Presentation/Session Information

Session Information

Session Title: Evolution, Ecology, and Germline Development Session Type: Parallel
Session Location: De Neve Auditorium Session Time: Fri, Jun 26 8:30AM - 11:30AM

Presentation Information

Program Number: 105 Presentation Time: 10:06AM - 10:18AM

Presentation Content

A long non-coding RNA acts in developmental timing by repressing LIN-28.Karin Kiontke 1, R. Antonio Herrera 1, Edward Vuong 2, Douglas S. Portman 2, David H. A. Fitch 1. 1)Department of Biology, New York University, New York, NY; 2)Center for Neural Development and Disease, University of Rochester, Rochester, NY

Developmental timing in C. elegans is regulated by the heterochronic pathway, a conserved developmental program that features temporal waves of miRNA expression. This mechanism coordinates multiple stage-specific developmental events, including the late-larval morphogenesis that generates the rounded adult male tail tip. We identified a novel gene, lep-5 (H36L18.2), that regulates the timing of tail tip morphogenesis in L4 males. Loss of lep-5 results in absent or delayed morphogenesis, such that adult males retain a juvenile pointed tail tip, while overexpression of lep-5 causes premature retraction. Some mutant adults undergo an additional molt, thus demonstating that the activity of lep-5 is not restricted to the tail tip. However, lep-5 mutants do not exhibit any defects in the development of the lateral seam. Unexpectedly, lep-5 functions not as a protein or miRNA, but rather as a novel long noncoding RNA (lncRNA). SL1-spliced lep-5 lncRNA is predicted to adopt a complex secondary structure with multiple stem-loops, at least two of which are necessary for its function. lep-5 is highly conserved within Caenorhabditis but could not be identified outside of this genus. The expression of lep-5 is temporally regulated with a peak between late L2 and mid L3. During this time, lep-5 lncRNA is visible via RNA smFISH in many tissues except the gut and germline, with a notable concentration in the nervous system.
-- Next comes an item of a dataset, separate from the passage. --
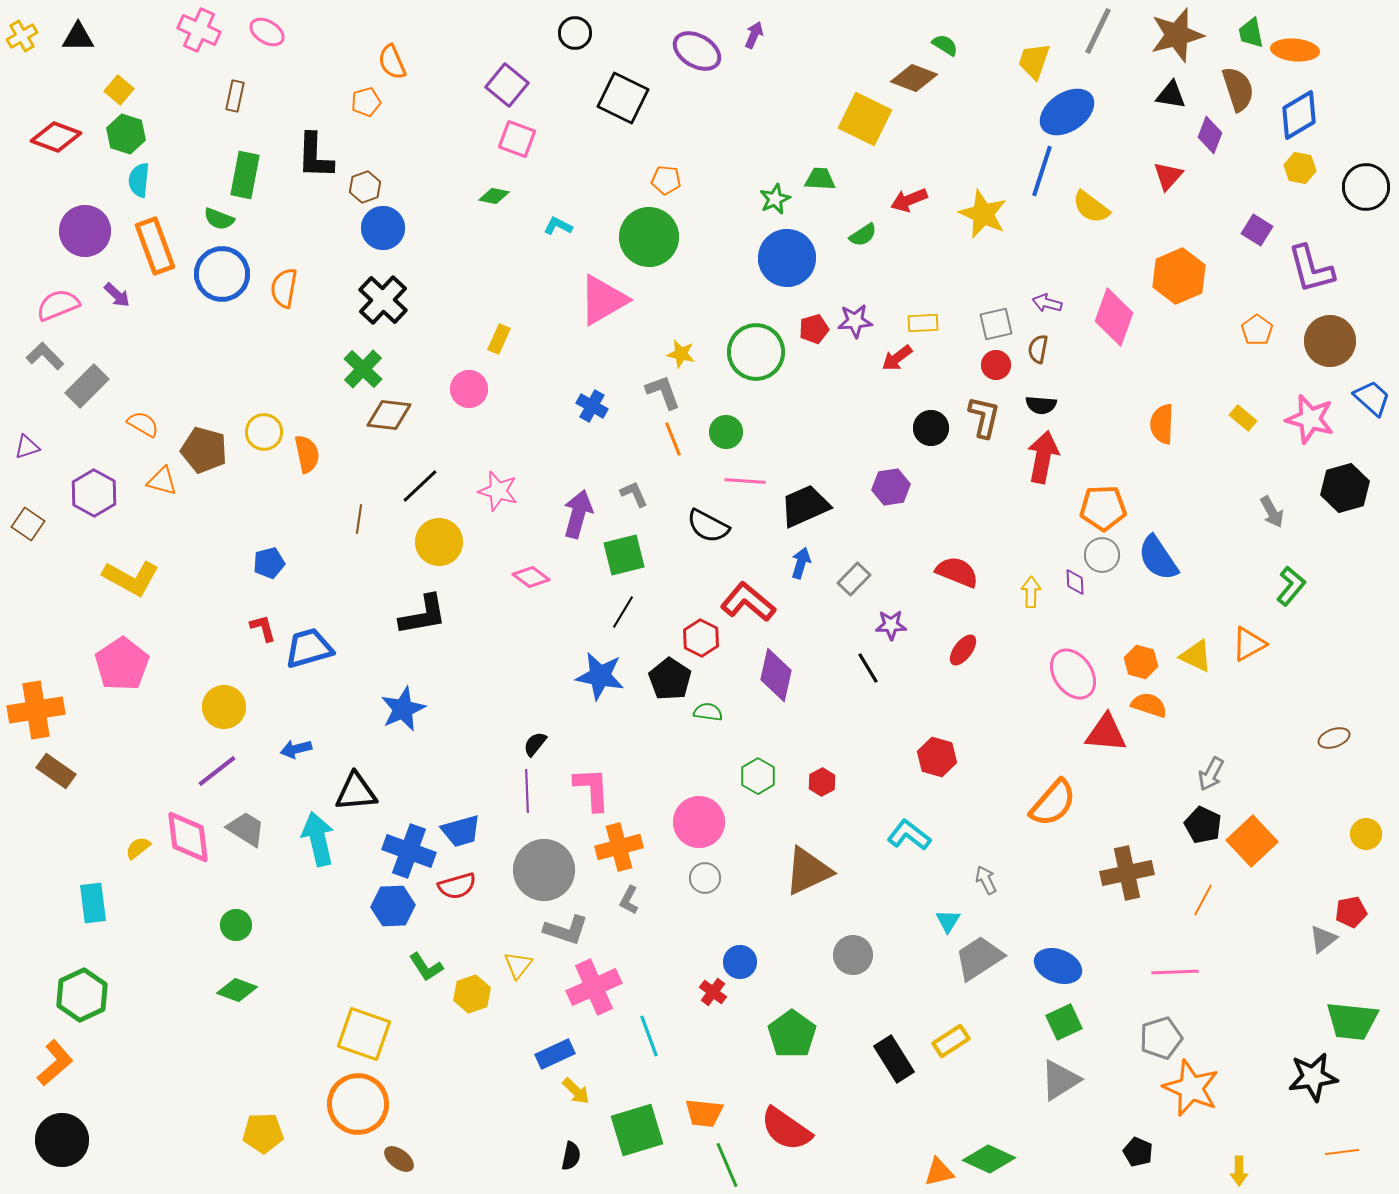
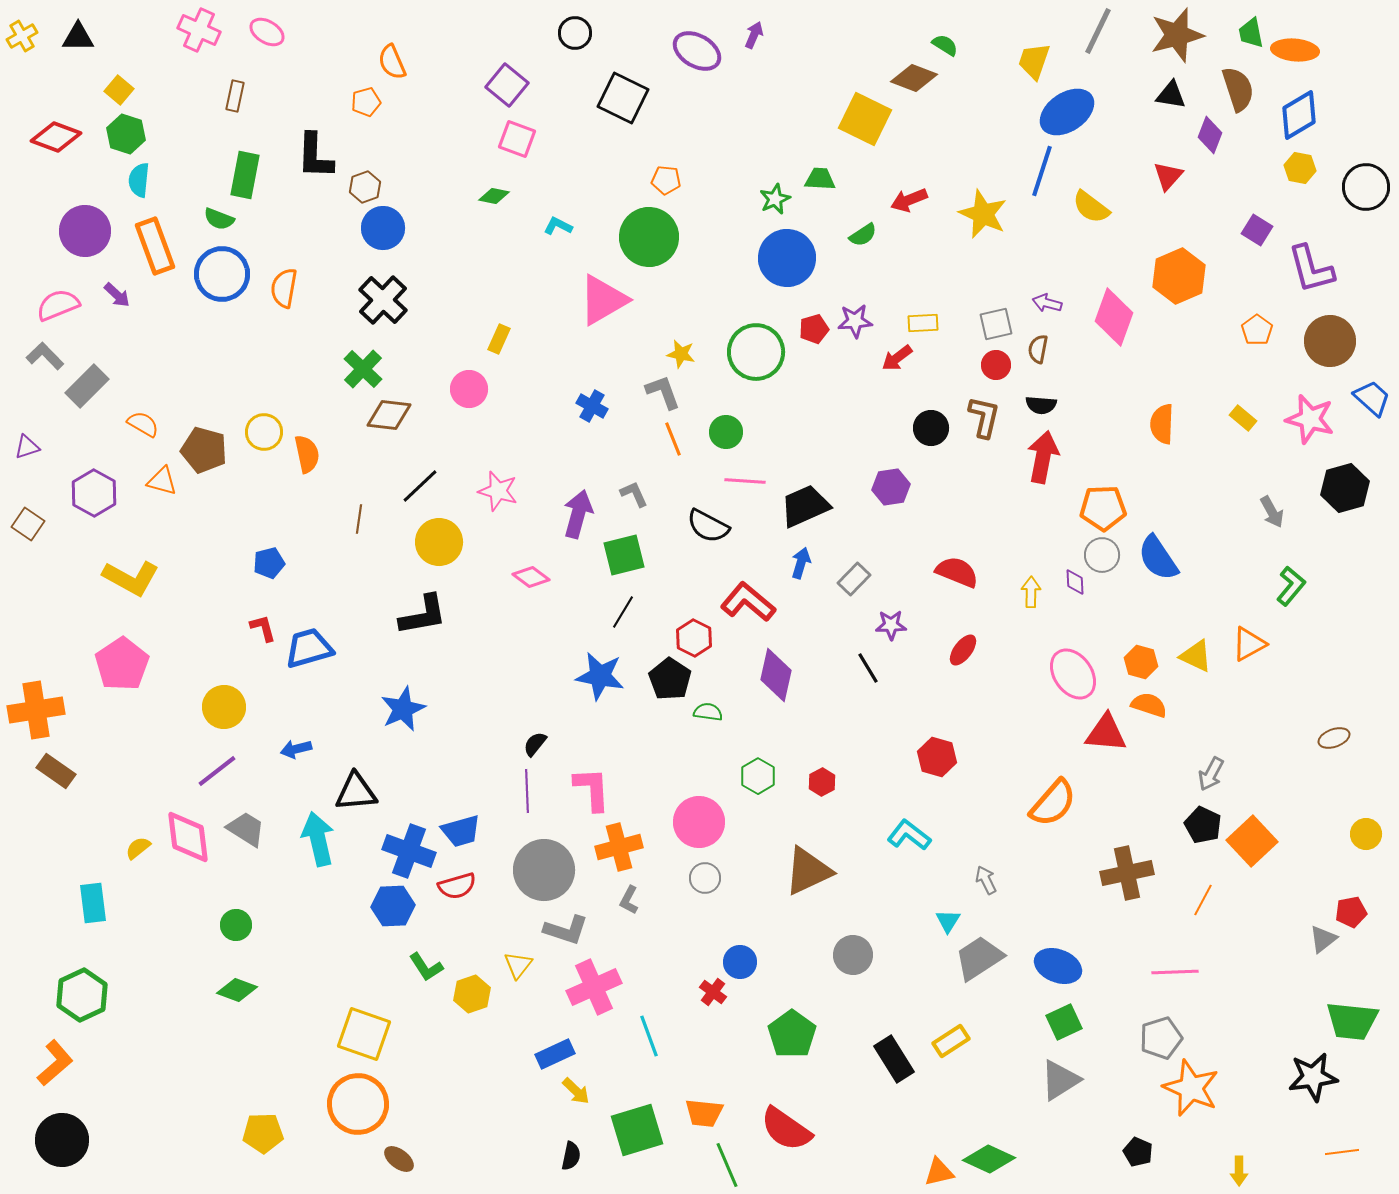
red hexagon at (701, 638): moved 7 px left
By testing genetic interactions and performing Western blot and qPCR analysis, we determined that lep-5 lncRNA down-regulates LIN-28 protein levels post-transcriptionally without affecting LIN-28 mRNA levels. We further found that Lep-5 acts on the 3’UTR of the LIN-28 mRNA independent of previously identifid miRNA binding sites. Although the mechanism for its activity is not yet known, lep-5 represents the first example of a functional lncRNA in C. elegans. Furthermore, adding a lncRNA to the multiple miRNAs that act in the heterochronic pathway highlights the striking importance of RNA-mediated regulation in developmental timing.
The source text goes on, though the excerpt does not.